## Recorded data
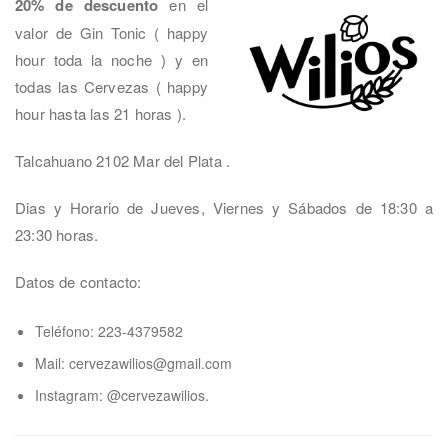
20% de descuento
en el
valor de Gin Tonic ( happy
hour toda la noche ) y en
todas las Cervezas ( happy
hour hasta las 21 horas ).
Talcahuano 2102 Mar del Plata .
Dias y Horario de Jueves, Viernes y Sábados de 18:30 a
23:30 horas.
Datos de contacto:
Teléfono: 223-4379582
Mail: cervezawilios@gmail.com
Instagram: @cervezawilios.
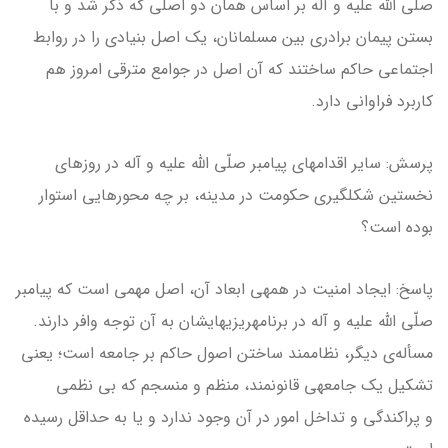
صلّی الله علیه و آله بر اساس همان دو اصلی که ذکر شد و با
بستن پیمان برادری بین مسلمانان، یک اصل بنیادی را در روابط
اجتماعی حاکم ساختند که آن اصل در جوامع مترقی امروز هم
کاربرد فراوانی دارد.
پرسش: سایر اقدام­های پیامبر صلّی الله علیه و آله در روزهای
نخستین شکل­گیری حکومت در مدینه، بر چه محورهایی استوار
بوده است؟
پاسخ: ایجاد امنیت در همه­ی ابعاد آن، اصل مهمی است که پیامبر
صلّی الله علیه و آله در برنامه­ریزی­هایشان به آن توجه وافر دارند.
مسأله‌ی دیگر، نظام­مند ساختن اصول حاکم بر جامعه است؛ یعنی
تشکیل یک جامعه­ی قانونمند، منظم و منسجم که بی نظمی
و پراکندگی و تداخل امور در آن وجود ندارد و یا به حداقل رسیده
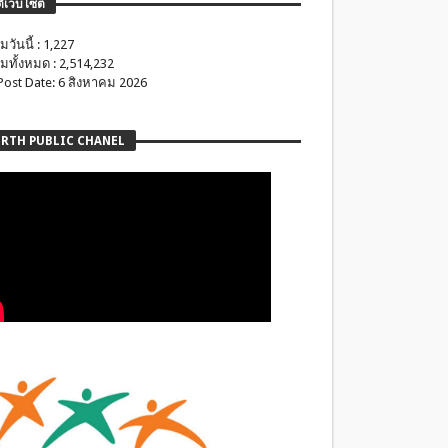
ติเว็บไซต์
มวันนี้ : 1,227
มทั้งหมด : 2,514,232
 Post Date: 6 สิงหาคม 2026
RTH PUBLIC CHANEL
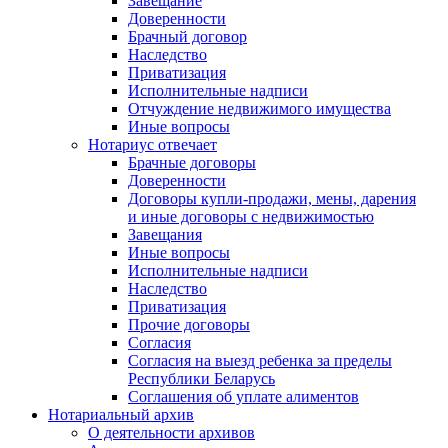
Завещание
Доверенности
Брачный договор
Наследство
Приватизация
Исполнительные надписи
Отчуждение недвижимого имущества
Иные вопросы
Нотариус отвечает
Брачные договоры
Доверенности
Договоры купли-продажи, мены, дарения
и иные договоры с недвижимостью
Завещания
Иные вопросы
Исполнительные надписи
Наследство
Приватизация
Прочие договоры
Согласия
Согласия на выезд ребенка за пределы
Республики Беларусь
Соглашения об уплате алиментов
Нотариальный архив
О деятельности архивов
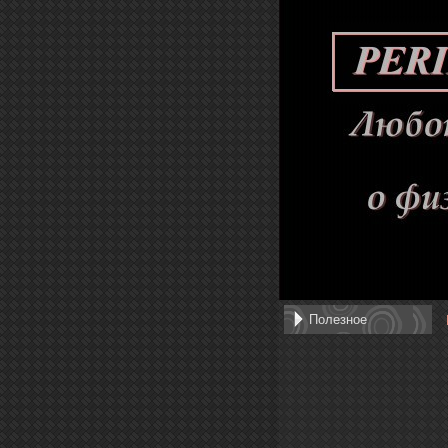
Полезное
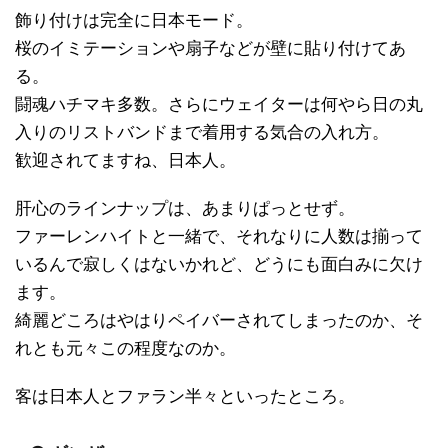
飾り付けは完全に日本モード。
桜のイミテーションや扇子などが壁に貼り付けてあ
る。
闘魂ハチマキ多数。さらにウェイターは何やら日の丸
入りのリストバンドまで着用する気合の入れ方。
歓迎されてますね、日本人。
肝心のラインナップは、あまりぱっとせず。
ファーレンハイトと一緒で、それなりに人数は揃って
いるんで寂しくはないかれど、どうにも面白みに欠け
ます。
綺麗どころはやはりペイバーされてしまったのか、そ
れとも元々この程度なのか。
客は日本人とファラン半々といったところ。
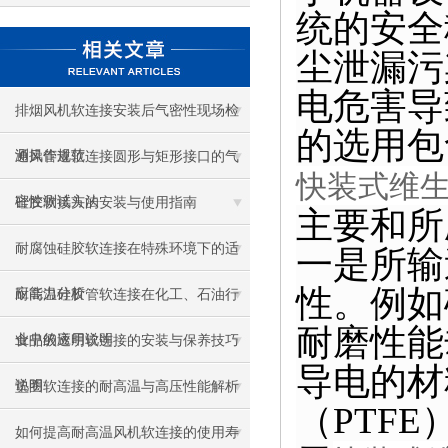
统的安全
尘泄漏污
电危害导
排烟风机软连接安装后气密性现场检
的选用包
测操作规范
通风管道软连接圆形与矩形接口的气
快装式维
密性测试方法
硅胶软接头的安装与使用指南
主要和所
耐腐蚀硅胶软连接在特殊环境下的适
一是所输
性。例如
应能力分析
耐高温硅胶管软连接在化工、石油行
耐磨性能
业中的应用说明
食品级透明软连接的安装与保养技巧
导电的材
说明
垫圈软连接的耐高温与高压性能解析
（
PTFE
如何提高耐高温风机软连接的使用寿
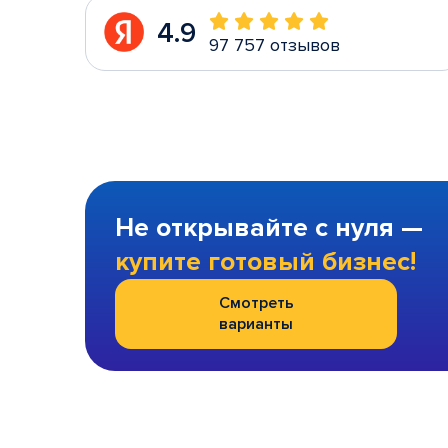
4.9
97 757 отзывов
Не открывайте с нуля —
купите готовый бизнес!
Смотреть
варианты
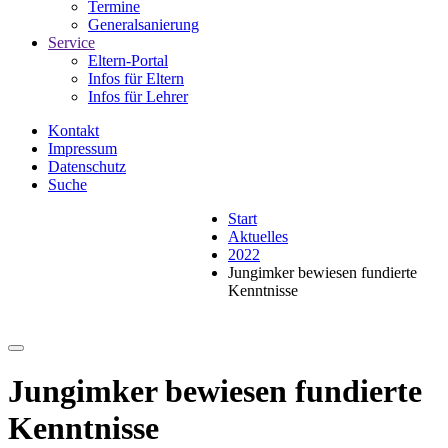
Termine
Generalsanierung
Service
Eltern-Portal
Infos für Eltern
Infos für Lehrer
Kontakt
Impressum
Datenschutz
Suche
Start
Aktuelles
2022
Jungimker bewiesen fundierte
Kenntnisse
Jungimker bewiesen fundierte
Kenntnisse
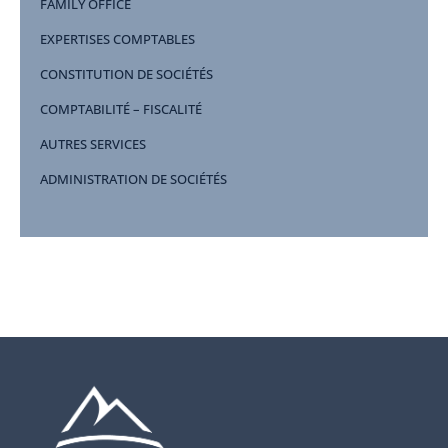
FAMILY OFFICE
EXPERTISES COMPTABLES
CONSTITUTION DE SOCIÉTÉS
COMPTABILITÉ – FISCALITÉ
AUTRES SERVICES
ADMINISTRATION DE SOCIÉTÉS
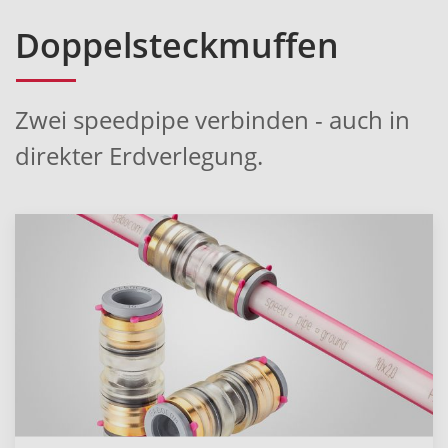
Doppelsteckmuffen
Zwei speedpipe verbinden - auch in
direkter Erdverlegung.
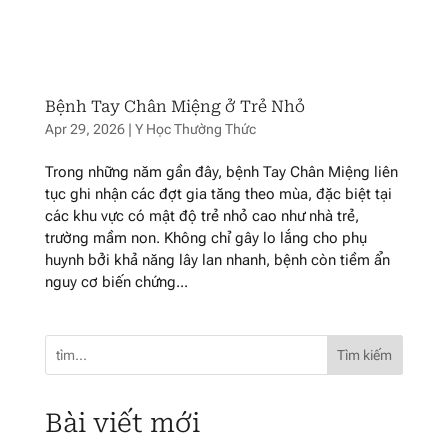
Bệnh Tay Chân Miệng ở Trẻ Nhỏ
Apr 29, 2026
|
Y Học Thường Thức
Trong những năm gần đây, bệnh Tay Chân Miệng liên
tục ghi nhận các đợt gia tăng theo mùa, đặc biệt tại
các khu vực có mật độ trẻ nhỏ cao như nhà trẻ,
trường mầm non. Không chỉ gây lo lắng cho phụ
huynh bởi khả năng lây lan nhanh, bệnh còn tiềm ẩn
nguy cơ biến chứng...
Tìm kiếm
Bài viết mới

## Your task
Could you copy the listing above exactly, without its pictures?

## Result of the exercise
20% de descuento
en el
valor de Gin Tonic ( happy
hour toda la noche ) y en
todas las Cervezas ( happy
hour hasta las 21 horas ).
Talcahuano 2102 Mar del Plata .
Dias y Horario de Jueves, Viernes y Sábados de 18:30 a
23:30 horas.
Datos de contacto:
Teléfono: 223-4379582
Mail: cervezawilios@gmail.com
Instagram: @cervezawilios.
صلّی الله علیه و آله بر اساس همان دو اصلی که ذکر شد و با
بستن پیمان برادری بین مسلمانان، یک اصل بنیادی را در روابط
اجتماعی حاکم ساختند که آن اصل در جوامع مترقی امروز هم
کاربرد فراوانی دارد.
پرسش: سایر اقدام­های پیامبر صلّی الله علیه و آله در روزهای
نخستین شکل­گیری حکومت در مدینه، بر چه محورهایی استوار
بوده است؟
پاسخ: ایجاد امنیت در همه­ی ابعاد آن، اصل مهمی است که پیامبر
صلّی الله علیه و آله در برنامه­ریزی­هایشان به آن توجه وافر دارند.
مسأله‌ی دیگر، نظام­مند ساختن اصول حاکم بر جامعه است؛ یعنی
تشکیل یک جامعه­ی قانونمند، منظم و منسجم که بی نظمی
و پراکندگی و تداخل امور در آن وجود ندارد و یا به حداقل رسیده
ติเว็บไซต์
มวันนี้ : 1,227
มทั้งหมด : 2,514,232
 Post Date: 6 สิงหาคม 2026
RTH PUBLIC CHANEL
Завещание
Доверенности
Брачный договор
Наследство
Приватизация
Исполнительные надписи
Отчуждение недвижимого имущества
Иные вопросы
Нотариус отвечает
Брачные договоры
Доверенности
Договоры купли-продажи, мены, дарения
и иные договоры с недвижимостью
Завещания
Иные вопросы
Исполнительные надписи
Наследство
Приватизация
Прочие договоры
Согласия
Согласия на выезд ребенка за пределы
Республики Беларусь
Соглашения об уплате алиментов
Нотариальный архив
О деятельности архивов
Полезное
飾り付けは完全に日本モード。
桜のイミテーションや扇子などが壁に貼り付けてあ
る。
闘魂ハチマキ多数。さらにウェイターは何やら日の丸
入りのリストバンドまで着用する気合の入れ方。
歓迎されてますね、日本人。
肝心のラインナップは、あまりぱっとせず。
ファーレンハイトと一緒で、それなりに人数は揃って
いるんで寂しくはないかれど、どうにも面白みに欠け
ます。
綺麗どころはやはりペイバーされてしまったのか、そ
れとも元々この程度なのか。
客は日本人とファラン半々といったところ。
统的安全
尘泄漏污
电危害导
排烟风机软连接安装后气密性现场检
的选用包
测操作规范
通风管道软连接圆形与矩形接口的气
快装式维
密性测试方法
硅胶软接头的安装与使用指南
主要和所
耐腐蚀硅胶软连接在特殊环境下的适
一是所输
性。例如
应能力分析
耐高温硅胶管软连接在化工、石油行
耐磨性能
业中的应用说明
食品级透明软连接的安装与保养技巧
导电的材
说明
垫圈软连接的耐高温与高压性能解析
（
PTFE
如何提高耐高温风机软连接的使用寿
4.9
97 757 отзывов
Не открывайте с нуля —
купите готовый бизнес!
Смотреть
варианты
Termine
Generalsanierung
Service
Eltern-Portal
Infos für Eltern
Infos für Lehrer
Kontakt
Impressum
Datenschutz
Suche
Start
Aktuelles
2022
Jungimker bewiesen fundierte
Kenntnisse
Jungimker bewiesen fundierte
Kenntnisse
FAMILY OFFICE
EXPERTISES COMPTABLES
CONSTITUTION DE SOCIÉTÉS
COMPTABILITÉ – FISCALITÉ
AUTRES SERVICES
ADMINISTRATION DE SOCIÉTÉS
Doppelsteckmuffen
Zwei speedpipe verbinden - auch in
direkter Erdverlegung.
Bệnh Tay Chân Miệng ở Trẻ Nhỏ
Apr 29, 2026
|
Y Học Thường Thức
Trong những năm gần đây, bệnh Tay Chân Miệng liên
tục ghi nhận các đợt gia tăng theo mùa, đặc biệt tại
các khu vực có mật độ trẻ nhỏ cao như nhà trẻ,
trường mầm non. Không chỉ gây lo lắng cho phụ
huynh bởi khả năng lây lan nhanh, bệnh còn tiềm ẩn
nguy cơ biến chứng...
Tìm kiếm
Bài viết mới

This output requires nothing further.